Could you output each record below exactly as it stands and leave the pictures out?

───── RECORDS SHOWN ─────

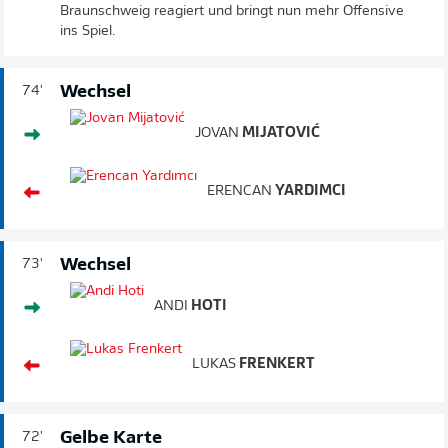
Braunschweig reagiert und bringt nun mehr Offensive
ins Spiel.
Wechsel
74'
JOVAN
MIJATOVIĆ
ERENCAN
YARDIMCI
Wechsel
73'
ANDI
HOTI
LUKAS
FRENKERT
Gelbe Karte
72'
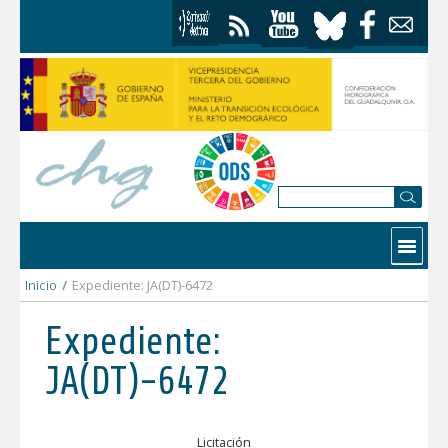
Saltar al contenido
Contactar
Inicio
/
Expediente: JA(DT)-6472
Expediente:
JA(DT)-6472
Licitación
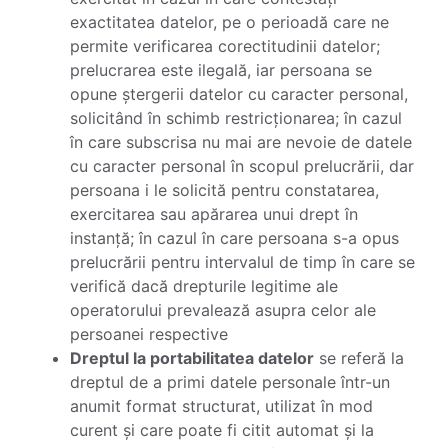
exactitatea datelor, pe o perioadă care ne
permite verificarea corectitudinii datelor;
prelucrarea este ilegală, iar persoana se
opune ștergerii datelor cu caracter personal,
solicitând în schimb restricționarea; în cazul
în care subscrisa nu mai are nevoie de datele
cu caracter personal în scopul prelucrării, dar
persoana i le solicită pentru constatarea,
exercitarea sau apărarea unui drept în
instanță; în cazul în care persoana s-a opus
prelucrării pentru intervalul de timp în care se
verifică dacă drepturile legitime ale
operatorului prevalează asupra celor ale
persoanei respective
Dreptul la portabilitatea datelor
se referă la
dreptul de a primi datele personale într-un
anumit format structurat, utilizat în mod
curent și care poate fi citit automat și la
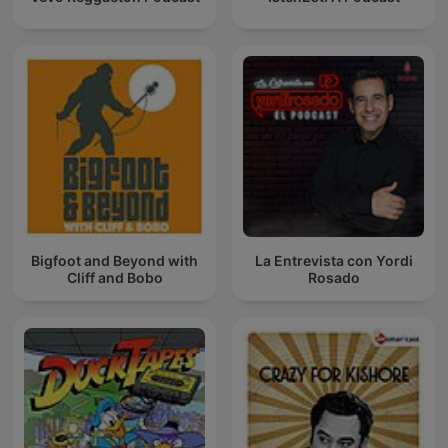
Bigfoot and Beyond with
La Entrevista con Yordi
Cliff and Bobo
Rosado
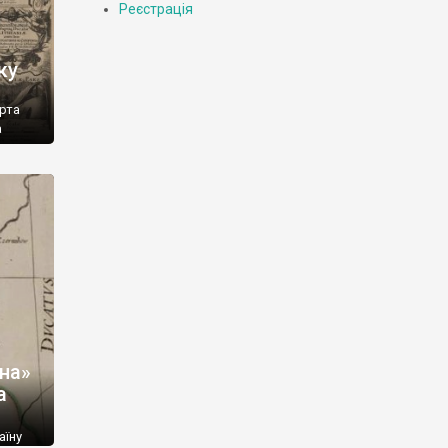
Реєстрація
ку
арта
а
но
]
їна»
а
аїну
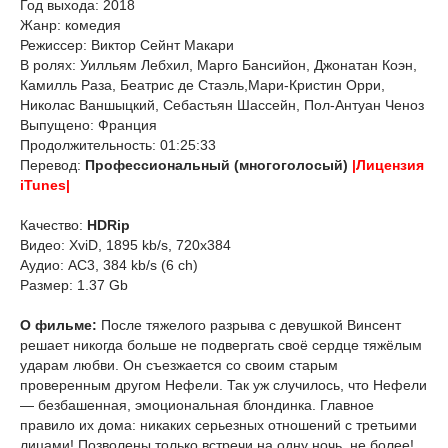
Год выхода: 2018
Жанр: комедия
Режиссер: Виктор Сейнт Макари
В ролях: Уилльям Лебхил, Марго Бансийон, Джонатан Коэн,
Камилль Раза, Беатрис де Стаэль,Мари-Кристин Орри,
Николас Ваншыцкий, Себастьян Шассейн, Пол-Антуан Ченоз
Выпущено: Франция
Продолжительность: 01:25:33
Перевод:
Профессиональный (многоголосый)
|Лицензия
iTunes|
Качество:
HDRip
Видео: XviD, 1895 kb/s, 720x384
Аудио: AC3, 384 kb/s (6 ch)
Размер: 1.37 Gb
О фильме:
После тяжелого разрыва с девушкой Винсент
решает никогда больше не подвергать своё сердце тяжёлым
ударам любви. Он съезжается со своим старым
проверенным другом Нефели. Так уж случилось, что Нефели
— безбашенная, эмоциональная блондинка. Главное
правило их дома: никаких серьезных отношений с третьими
лицами! Позволены только встречи на одну ночь, не более!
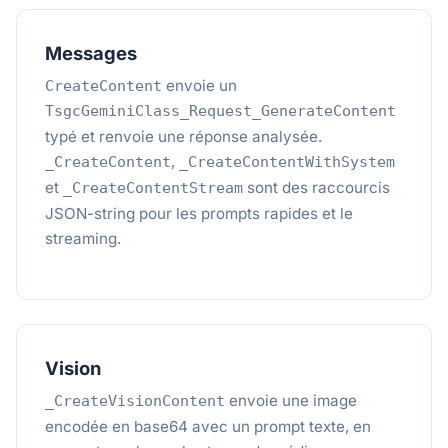
Messages
envoie un
CreateContent
TsgcGeminiClass_Request_GenerateContent
typé et renvoie une réponse analysée.
,
_CreateContent
_CreateContentWithSystem
et
sont des raccourcis
_CreateContentStream
JSON-string pour les prompts rapides et le
streaming.
Vision
envoie une image
_CreateVisionContent
encodée en base64 avec un prompt texte, en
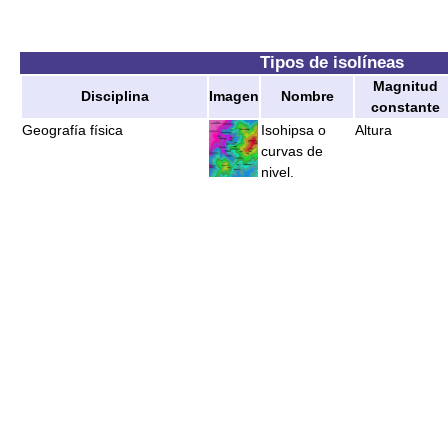
Tipos de isolíneas
Magnitud
Disciplina
Imagen
Nombre
constante
Geografía física
Isohipsa o
Altura
curvas de
nivel.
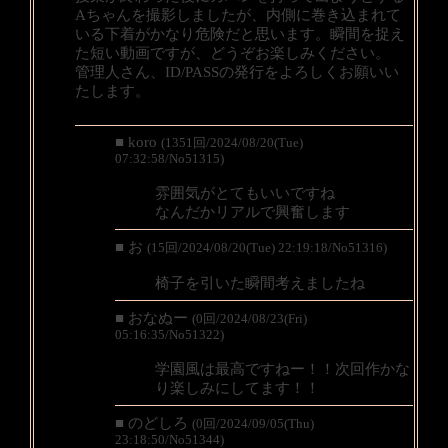
Aちゃんを撮影しましたが、内側に巻き込まれて
いる下着がかなり危険だと思います。瞬間を捉え
た短い動画ですが、どうぞお楽しみください。
管理人さん、ID/PASSの発行をよろしくお願いい
たします。
■ koro
(1351回/2024/08/20(Tue)
07:32:58/No51315)
雰囲気がとてもいいですね
なんだかリアルで興奮します
■ お
(15回/2024/08/20(Tue) 22:19:18/No51316)
椅子を引いた瞬間考えましたね
■ おなぬー
(0回/2024/08/23(Fri)
05:16:35/No51322)
学園風は最高ですねー！！次回作かな
り楽しみにしてます！！
■ のどしろ
(0回/2024/09/05(Thu)
23:18:50/No51344)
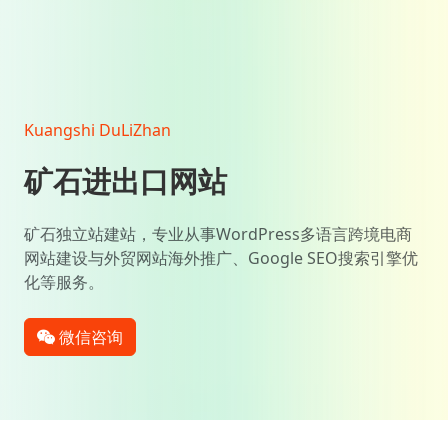
Kuangshi DuLiZhan
矿石进出口网站
矿石独立站建站，专业从事WordPress多语言跨境电商
网站建设与外贸网站海外推广、Google SEO搜索引擎优
化等服务。
微信咨询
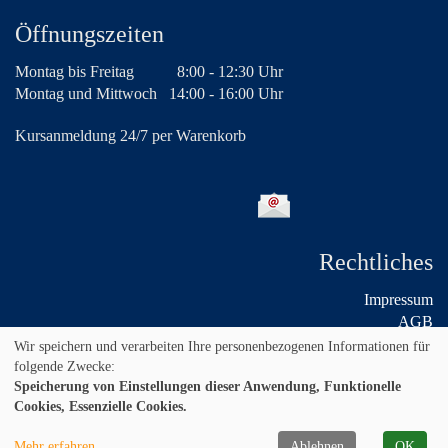
Öffnungszeiten
Montag bis Freitag
8:00 - 12:30 Uhr
Montag und Mittwoch
14:00 - 16:00 Uhr
Kursanmeldung 24/7 per Warenkorb
Rechtliches
Impressum
AGB
Widerruf
Wir speichern und verarbeiten Ihre personenbezogenen Informationen für
Datenschutz
folgende Zwecke:
Speicherung von Einstellungen dieser Anwendung, Funktionelle
Cookies, Essenzielle Cookies.
Mehr erfahren
Ablehnen
OK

─────

- EXERCISE ANSWER -
Braunschweig reagiert und bringt nun mehr Offensive
ins Spiel.
Wechsel
74'
JOVAN
MIJATOVIĆ
ERENCAN
YARDIMCI
Wechsel
73'
ANDI
HOTI
LUKAS
FRENKERT
Gelbe Karte
72'
Saltar al contenido
Contactar
Inicio
/
Expediente: JA(DT)-6472
Expediente:
JA(DT)-6472
Licitación
exactitatea datelor, pe o perioadă care ne
permite verificarea corectitudinii datelor;
prelucrarea este ilegală, iar persoana se
opune ștergerii datelor cu caracter personal,
solicitând în schimb restricționarea; în cazul
în care subscrisa nu mai are nevoie de datele
cu caracter personal în scopul prelucrării, dar
persoana i le solicită pentru constatarea,
exercitarea sau apărarea unui drept în
instanță; în cazul în care persoana s-a opus
prelucrării pentru intervalul de timp în care se
verifică dacă drepturile legitime ale
operatorului prevalează asupra celor ale
persoanei respective
Dreptul la portabilitatea datelor
se referă la
dreptul de a primi datele personale într-un
anumit format structurat, utilizat în mod
curent și care poate fi citit automat și la
Bigfoot and Beyond with
La Entrevista con Yordi
Cliff and Bobo
Rosado
Реєстрація
ку
арта
а
но
]
їна»
а
аїну
Год выхода: 2018
Жанр: комедия
Режиссер: Виктор Сейнт Макари
В ролях: Уилльям Лебхил, Марго Бансийон, Джонатан Коэн,
Камилль Раза, Беатрис де Стаэль,Мари-Кристин Орри,
Николас Ваншыцкий, Себастьян Шассейн, Пол-Антуан Ченоз
Выпущено: Франция
Продолжительность: 01:25:33
Перевод:
Профессиональный (многоголосый)
|Лицензия
iTunes|
Качество:
HDRip
Видео: XviD, 1895 kb/s, 720x384
Аудио: AC3, 384 kb/s (6 ch)
Размер: 1.37 Gb
О фильме:
После тяжелого разрыва с девушкой Винсент
решает никогда больше не подвергать своё сердце тяжёлым
ударам любви. Он съезжается со своим старым
проверенным другом Нефели. Так уж случилось, что Нефели
— безбашенная, эмоциональная блондинка. Главное
правило их дома: никаких серьезных отношений с третьими
лицами! Позволены только встречи на одну ночь, не более!
Messages
envoie un
CreateContent
TsgcGeminiClass_Request_GenerateContent
typé et renvoie une réponse analysée.
,
_CreateContent
_CreateContentWithSystem
et
sont des raccourcis
_CreateContentStream
JSON-string pour les prompts rapides et le
streaming.
Vision
envoie une image
_CreateVisionContent
encodée en base64 avec un prompt texte, en
Tipos de isolíneas
Magnitud
Disciplina
Imagen
Nombre
constante
Geografía física
Isohipsa o
Altura
curvas de
nivel.
Aちゃんを撮影しましたが、内側に巻き込まれて
いる下着がかなり危険だと思います。瞬間を捉え
た短い動画ですが、どうぞお楽しみください。
管理人さん、ID/PASSの発行をよろしくお願いい
たします。
■ koro
(1351回/2024/08/20(Tue)
07:32:58/No51315)
雰囲気がとてもいいですね
なんだかリアルで興奮します
■ お
(15回/2024/08/20(Tue) 22:19:18/No51316)
椅子を引いた瞬間考えましたね
■ おなぬー
(0回/2024/08/23(Fri)
05:16:35/No51322)
学園風は最高ですねー！！次回作かな
り楽しみにしてます！！
■ のどしろ
(0回/2024/09/05(Thu)
23:18:50/No51344)
Kuangshi DuLiZhan
矿石进出口网站
矿石独立站建站，专业从事WordPress多语言跨境电商
网站建设与外贸网站海外推广、Google SEO搜索引擎优
化等服务。
微信咨询
Öffnungszeiten
Montag bis Freitag
8:00 - 12:30 Uhr
Montag und Mittwoch
14:00 - 16:00 Uhr
Kursanmeldung 24/7 per Warenkorb
Rechtliches
Impressum
AGB
Widerruf
Wir speichern und verarbeiten Ihre personenbezogenen Informationen für
Datenschutz
folgende Zwecke:
Speicherung von Einstellungen dieser Anwendung, Funktionelle
Cookies, Essenzielle Cookies.
Mehr erfahren
Ablehnen
OK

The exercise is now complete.